Judges concluded that it was lawful for the government to make arrangements for relocating asylum seekers to Rwanda — and for their asylum claims to be determined in Rwanda rather than in the United Kingdom. However, the home secretary needed to decide whether there was anything about each person’s particular circumstances which meant that his or her asylum claim should be decided in the United Kingdom — or whether there were other reasons why that person should not be relocated to Rwanda. As the home secretary had not properly considered the circumstances of the eight individual claimants whose cases were before the court, those claims would be referred back to her for reconsideration.

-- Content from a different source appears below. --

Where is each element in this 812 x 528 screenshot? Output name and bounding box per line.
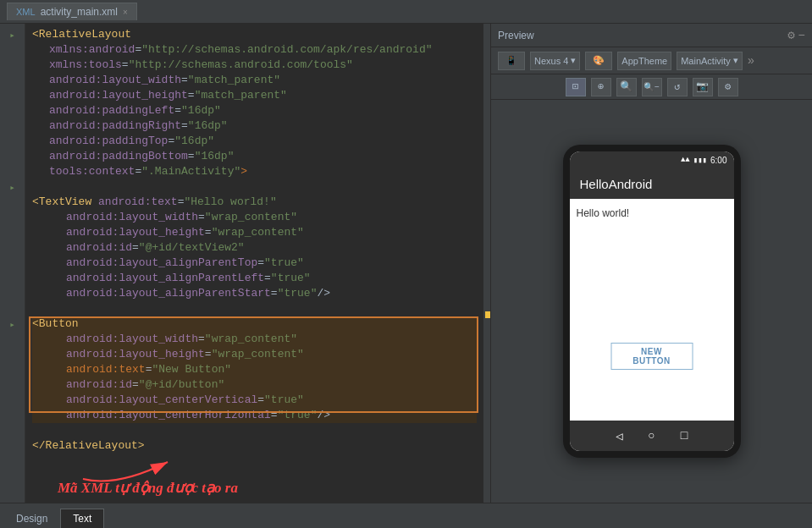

The High Court decision was overturned by the Court of Appeal in June.
Lord Burnett of Maldon, the lord chief justice, agreed with the government. He thought that an agreement with Rwanda in 2022 — taken together with assurances from the Rwandan government — meant there was no real risk that asylum-seekers flown from the UK would be sent on to countries where they would face persecution or other inhumane treatment, which would contradict the Human Rights Act.
But his two colleagues in the Court of Appeal, the master of the rolls Sir Geoffrey Vos, and the vice-president of the civil division, Lord Justice Underhill, disagreed. In their view, deficiencies in Rwanda’s asylum system meant there were substantial grounds for thinking that people with a good asylum claim would face precisely that risk. As Lord Burnett was outnumbered two to one, the challenge to the Rwanda policy succeeded.
That ruling can be seen as vindicating the Strasbourg judge’s decision to grant a temporary order while the issue was considered by judges in the UK.
Permission to appeal against the decision was granted shortly afterwards and the Supreme Court is expected to hear the government’s appeal in October. But Eardley reports today that “senior ministers are privately unsure about whether they can overturn the ruling”.
He goes on to say:
The government also now has the power to ignore certain ECHR interim injunctions relating to border security.
This must be a reference to section 55 of the Illegal Migration Act 2023. As far as I can see, that section has not yet been brought into force.
Explaining its effect in the House of Lords, a Home Office minister said:
This will mean that a minister may suspend removal in response to a Rule 39 interim measure but, crucially, is not bound by UK law to do so.
The key phrase there is “UK law”. International treaty obligations — including the human rights convention — remain unaffected.